The `generic font' bitmap format output by Metafont (and by most of these programs). See the sources for Metafont or one of the other TeX font utility programs (GFtoPK, etc.) for the definition.

The `device independent' format output by TeX, GFtoDVI, etc. Many "DVI driver" programs have been written to translate DVI format to something that can actually be printed or previewed. See sources for TeX or DVItype for the definition.

The `Encapsulated PostScript' format output by many programs, including Imageto (see section 6.1.1 Viewing an image) and Fontconvert (see section 8.1.1 Fontconvert output options). An EPS file differs from a plain PostScript file in that it contains information about the PostScript image it produces: its bounding box, for example. (This information is contained in comments, since PostScript has no good way to express such information directly.)

The `image font information' files read by Imageto when making a font from an image. See section 6.2 IFI files.

The `Ghostscript font' format output by BZRto and the `bdftops' program in the Ghostscript distribution. This is nothing more than the Adobe Type 1 font format, unencrypted. The Adobe Type 1 format is defined in a book published by Adobe. (Many PostScript interpreters cannot read unencrypted Type 1 fonts, despite the fact that the definition says encryption is not required. Ghostscript can read both encrypted and unencrypted Type 1 fonts.)

The `image' format used by some GEM (a window system sometimes used under DOS) programs; specifically, by the program which drives our scanner.

The `Meta-Font' programming language for designing typefaces invented by Donald Knuth. His Metafontbook is the only manual written to date (that we know of).

The `portable bitmap' format used by the PBMplus programs, Ghostscript, Imageto, etc. It was invented by Jef Poskanzer (we believe), the author of PBMplus.

The `printer font ASCII' format in which Type 1 PostScript fonts are sometimes distributed. This format uses the ASCII hexadecimal characters `0' to `9' and `a' to `f' (and/or `A' to `F') to represent an eexec-encrypted Type 1 font.

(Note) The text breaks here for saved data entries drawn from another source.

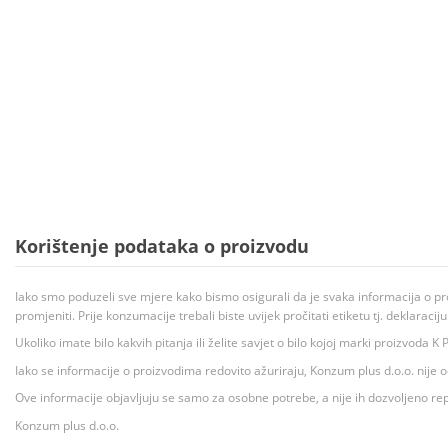
Korištenje podataka o proizvodu
Iako smo poduzeli sve mjere kako bismo osigurali da je svaka informacija o pr
promjeniti. Prije konzumacije trebali biste uvijek pročitati etiketu tj. deklaraci
Ukoliko imate bilo kakvih pitanja ili želite savjet o bilo kojoj marki proizvoda
Iako se informacije o proizvodima redovito ažuriraju, Konzum plus d.o.o. nije
Ove informacije objavljuju se samo za osobne potrebe, a nije ih dozvoljeno rep
Konzum plus d.o.o.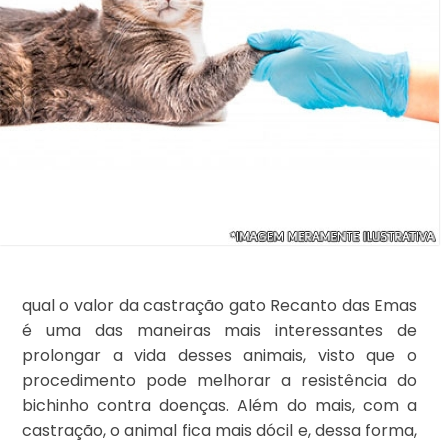
qual o valor da castração gato Recanto das Emas
é uma das maneiras mais interessantes de
prolongar a vida desses animais, visto que o
procedimento pode melhorar a resistência do
bichinho contra doenças. Além do mais, com a
castração, o animal fica mais dócil e, dessa forma,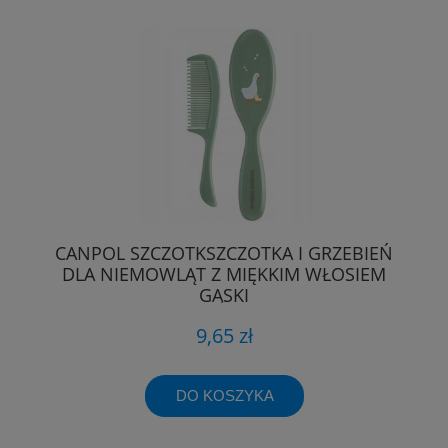
CANPOL SZCZOTKSZCZOTKA I GRZEBIEŃ
DLA NIEMOWLĄT Z MIĘKKIM WŁOSIEM
GĄSKI
9,65 zł
DO KOSZYKA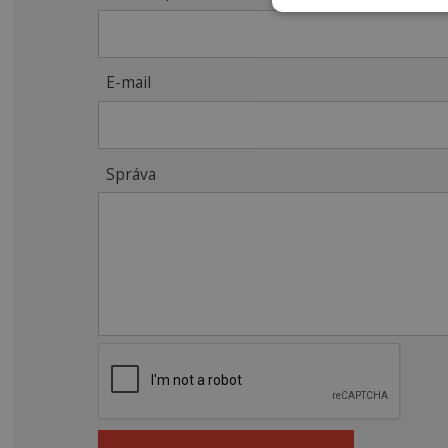
E-mail
Správa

The `printer font binary' format in which Type 1 PostScript fonts are sometimes distributed. This format is most commonly used on DOS systems. (Personally, we find the existence of this format truly despicable, as one of the major advantages of PostScript is its being defined entirely in terms of plain text files (in Level 1 PostScript, anyway). Having an unportable binary font format completely defeats this.)

The `packed font' bitmap format output by GFtoPK. PK format has (for all practical purposes) the same information as GF format, and does a better job of packing: typically a font in PK format will be one-half to two-thirds of the size of the same font in GF format. It was invented by Tom Rokicki as part of the TeX project. See the GFtoPK source for the definition.

The `property list' format output by TFtoPL. This is a transliteration of the binary TFM format into human-readable (and -editable) text. Some of these programs output a PL file and call PLtoTF to make a TFM from it. (For technical reasons it is easier to do this than to output a TFM file directly.) See the PLtoTF source for the details.

The `TeX font metric' format output by Metafont, PLtoTF, and other programs, and read by TeX. TFM files include only character dimension information (widths, heights, depths, and italic corrections), kerns, ligatures, and font parameters; in particular, there is no information about the character shapes. See the TeX or Metafont source for the definition.